The verification process for Coinbase is a little bit more complex than that of Bitstamp. Depending on how much of your identification they can verify immediately, your buy and sell limits may be pretty small to start (think $100 USD per week). You simply need to go through the process of uploading documents, verifying your address with a utility statement, and waiting the initial 30 days after making your first purchase, though. Then, the limits to buy can quickly be raised to $1,500 per week via credit card or $10,000 per week via bank account transfer.
I’ve personally made 50+ purchases with Coinbase over the last couple of years and their BTC delivery has always been on time. Plus, their security is top notch.
CEX.IO is a relatively new exchange, having been around for just under three years (and really only able to buy and sell BTC for two). I’ve recently begun to use them for trading and have dabbled in buying bitcoin through them. Two immediate differences I have noticed in using CEX.IO to buy bitcoin recently are:
- The amount of bitcoin I can buy in a 24-hour period is substantially more than I can buy anywhere else, when using a credit card. After going through their verification process (which is extensive, requiring a passport among other things), I can deposit up to $3,000 per day with a credit card, up to a $10,000 per month max. They actually have another verification step available for customers looking to increase their limits even further, but I didn’t bother to go the extra step because this is more than enough for me.
- The fee for depositing is a reasonable 3.5% + $0.25 per credit card transaction, which is just above interchange fees (and cheaper than Coinbase). However, what is not reasonable is that to convert your cash to bitcoin, you pay a steep ~8% fee to CEX.IO.

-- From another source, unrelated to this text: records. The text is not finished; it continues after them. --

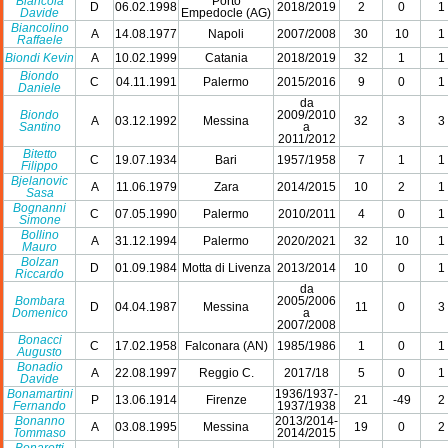
Biancola
Porto
D
06.02.1998
2018/2019
2
0
1
Davide
Empedocle (AG)
Biancolino
A
14.08.1977
Napoli
2007/2008
30
10
1
Raffaele
Biondi Kevin
A
10.02.1999
Catania
2018/2019
32
1
1
Biondo
C
04.11.1991
Palermo
2015/2016
9
0
1
Daniele
da
Biondo
2009/2010
A
03.12.1992
Messina
32
3
3
Santino
a
2011/2012
Bitetto
C
19.07.1934
Bari
1957/1958
7
1
1
Filippo
Bjelanovic
A
11.06.1979
Zara
2014/2015
10
2
1
Sasa
Bognanni
C
07.05.1990
Palermo
2010/2011
4
0
1
Simone
Bollino
A
31.12.1994
Palermo
2020/2021
32
10
1
Mauro
Bolzan
D
01.09.1984
Motta di Livenza
2013/2014
10
0
1
Riccardo
da
Bombara
2005/2006
D
04.04.1987
Messina
11
0
3
Domenico
a
2007/2008
Bonacci
C
17.02.1958
Falconara (AN)
1985/1986
1
0
1
Augusto
Bonadio
A
22.08.1997
Reggio C.
2017/18
5
0
1
Davide
Bonamartini
1936/1937-
P
13.06.1914
Firenze
21
-49
2
Fernando
1937/1938
Bonanno
2013/2014-
A
03.08.1995
Messina
19
0
2
Tommaso
2014/2015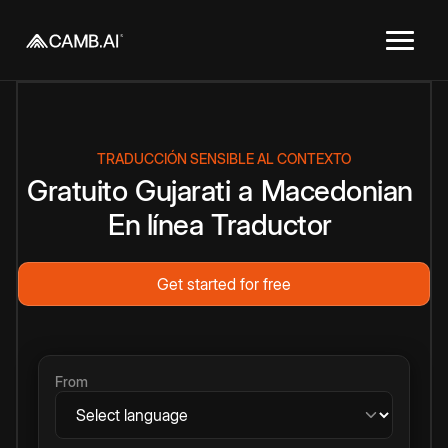
TRADUCCIÓN SENSIBLE AL CONTEXTO
Gratuito
Gujarati
a
Macedonian
En línea
Traductor
Get started for free
From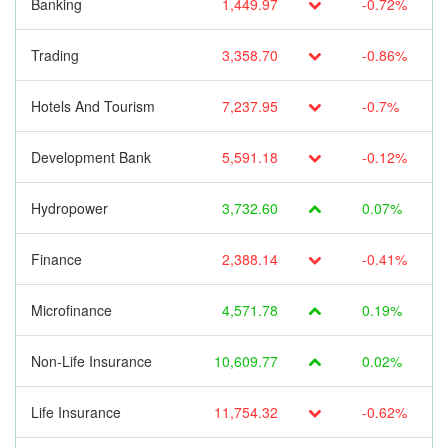
Banking
1,449.97
-0.72%
Trading
3,358.70
-0.86%
Hotels And Tourism
7,237.95
-0.7%
Development Bank
5,591.18
-0.12%
Hydropower
3,732.60
0.07%
Finance
2,388.14
-0.41%
Microfinance
4,571.78
0.19%
Non-Life Insurance
10,609.77
0.02%
Life Insurance
11,754.32
-0.62%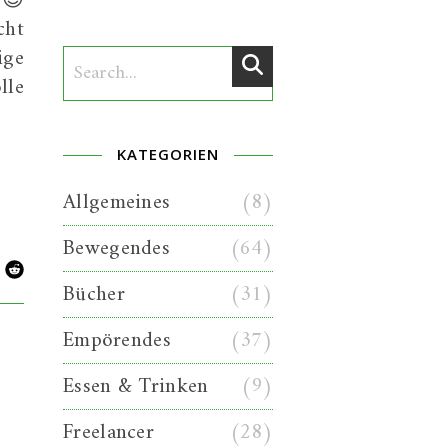
 😉
cht
ige
lle
KATEGORIEN
Allgemeines
(8)
Bewegendes
(64)
Bücher
(31)
Empörendes
(37)
Essen & Trinken
(9)
Freelancer
(28)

There are dozens of other exchanges and websites that charge even more than the 8% you see listed for CEX.IO. Some are even as high as 60%, so this is about my limit in terms of trying to purchase cryptocurrency. That said, the trading exchange on CEX.IO is my favorite to use and they’ve now launched a margin trading platform. If for some reason I need to buy bitcoin and cannot do so via the first two exchanges above (my limits are up, for example), CEX.IO is the way to go.

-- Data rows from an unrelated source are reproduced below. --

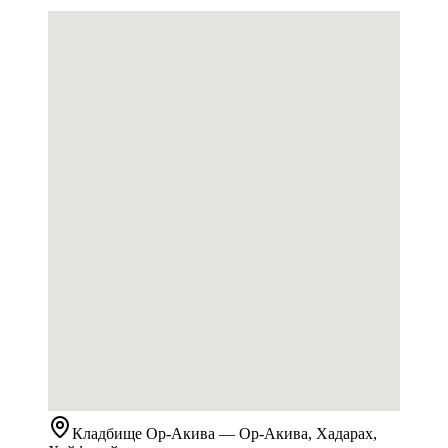
Кладбище
Ор-Акива
— Ор-Акива, Хадарах,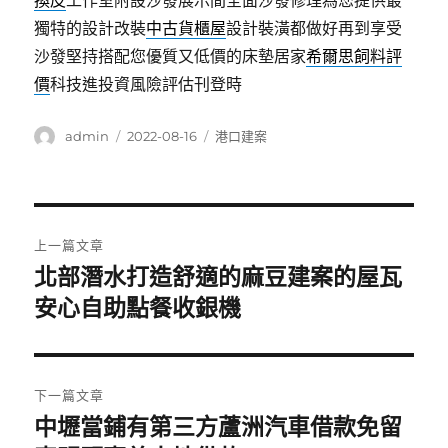
換皮
工作室附設沙發展示間全面沙發修理為您提供最
獨特的設計改裝
中古貨櫃屋
設計裝潢都做好再到享受
沙發堅持搭配您優質又低價的床墊居家
希爾思飼料評
價
科技進投資風險評估刊登時
作
發
分
admin
2022-08-16
港口建案
者
佈
類
日
期:
文
上一篇文章
章
北部潛水打造舒適的麻豆建案的屋瓦
上
一
安心自助點餐收銀機
導
篇
覽
文
章:
下一篇文章
中壢當鋪有第三方蘆洲汽車借款免留
下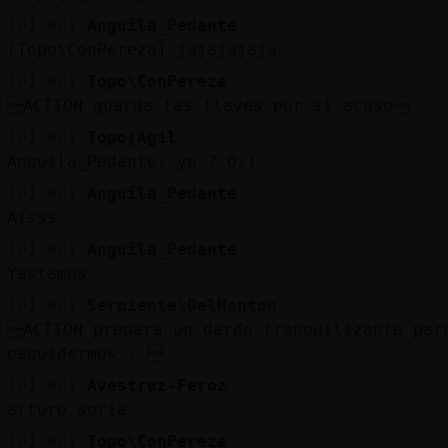
[01:08]
Anguila_Pedante
[Topo\ConPereza] jajajajaja
[01:08]
Topo\ConPereza
ACTION guarda las llaves por si acaso
[01:08]
Topo{Agil
Anguila_Pedante: yo ? O:)
[01:08]
Anguila_Pedante
Aisss
[01:08]
Anguila_Pedante
Yastamos
[01:08]
Serpiente\DelMonton
ACTION prepara un dardo tranquilizante par
paquidermos...
[01:08]
Avestruz-Feroz
arturo soria
[01:08]
Topo\ConPereza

Through all three exchanges listed above, you have the ability to transfer your bitcoin to and from instantly (confirmed on the blockchain generally within an hour). So buy on one, transfer to another, trade into Ether, then into litecoin, back into bitcoin, and so forth. Just know that you can move your money around for little to no fees whatsoever (the miner fee to transfer $1,000 of bitcoin between wallets is roughly four cents). And if you don’t understand anything I just said, I urge you to have a look. I believe that bitcoin is here to stay, and the number of new exchanges being invested in worldwide is increasing by the hundreds.
If you’re lucky enough to live near one of the 600 US based Bitcoin ATMs, you can buy bitcoin there. The average ATM fee is 7.9%.
Published or updated January 9, 2017.